Well, it’s starting to finally look a lot like spring out there and it sure feels nice. Now if only Mother Nature does not play tricks on us again when we think the weather has made that big turn. I guess we will just wait and see.
If we were back in those “Good old days” this would be the week when you could almost always count on the smelt runs taking place. It was always said that the third week of April was the best time to plan for. But needless to say it has been years since we have seen a full-fledged smelt run but it sure would be nice to see one.
With the time of year it is and the month of April being where it is, the fishermen are starting to get fishing fever. In fact, there have been a good number of fishermen down at the river already trying their luck and catching a few fish.
The other day I watched a father and son all decked out in their fishing gear heading down to the Black Bass Hole. I don’t care how many times I see a dad taking the time to go fishing with his son that it doesn’t make my day. In this day and age we really need more and more of these father-son outdoor adventures.
I have always said (seeing I went through this with my boys and girls) dad take the time to enjoy them while they are at home because they will grow up and be gone before you know it. The day will come when all you will have is the memories of those times spent together and then you will wait at home hoping they will get back home now and then to go fishing with them again.
You want to remember too that you need a new fishing license. Then make sure you check the boat, trailer, and ORV registration before you head out.
Last week the paper carried an article of the need for more conservation officers here in our state. I would encourage any young person that loves the outdoors and is interested in having a job working outdoors to look into this opportunity. I always say when I speak at places that I had the best job in the world.
Every job no matter where you work has its ups and downs but all in all the pluses sure outweighed the minuses in the conservation field. Also, I have always said that we need more girls from the U.P. that hunted, fished, and camped with their mom and dad to know how to work and enforce the states conservation laws like they should be enforced.
So if you are at all interested, take the time to look into working as a conservation officer.
I am typing this real softly because it is something now required in the state to the south of us up here in the U.P. I see that now Wisconsin requires any new trapper to go through a trapping course per the following press release.
“MADISON – Trapper education courses are under way statewide and open for those needing this required training before doing any trapping this fall, a Department of Natural Resources furbearer ecologist says.

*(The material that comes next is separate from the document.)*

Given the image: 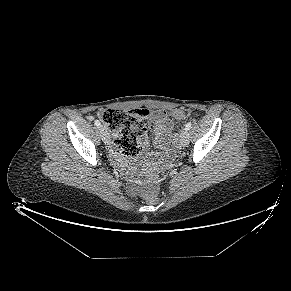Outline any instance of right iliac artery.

“These courses are popular and can fill up quickly,” said Geriann Albers, DNR assistant furbearer ecologist. “The courses are led by volunteer instructors who are experts in trapping.
However, not all counties have the trapper courses so it’s best to find the course in the county closest to you and sign up now.”
Albers says the course is required for those who have not previously held a trapping license and are not actively engaged in farming. She also recommends students be at least 10 years old.
Just more than 2,000 completed the trapper education course in 2012.
“The credit for that graduation rate goes to our many dedicated volunteer instructors and education coordinators from the Wisconsin Trappers Association who put in countless hours to keep this program top-notch,” Albers says. This course includes strong attention on trapper ethics and trapper responsibility besides the important basics of rules and regulations, traps and trap setting, history of furbearer management and biology of furbearers.
Wisconsin’s trappers, can participate in regulated trapping seasons in other states with the exception of Minnesota, Michigan, Hawaii and Washington, D.C. Oftentimes trapper education is a requirement and our Wisconsin course is recognized and accepted by others.
The trapper education course cost is $12 and pre-registration is required.”
Needless to say if this was to come along our way and you have kids you could be looking at; hunters safety, ORV safety, snowmobile safety, marine-watercraft safety, plus maybe trappers education to plan for them to attend.
I guess the logical next step would be for all these classes to be set up on this generation’s I-pad, cell phone, or Kindle type device that they would have to bring to class to open up and receive all the information from the internet. Laugh, but when this happens remember you heard it first in the Fish Report in the Pioneer Tribune.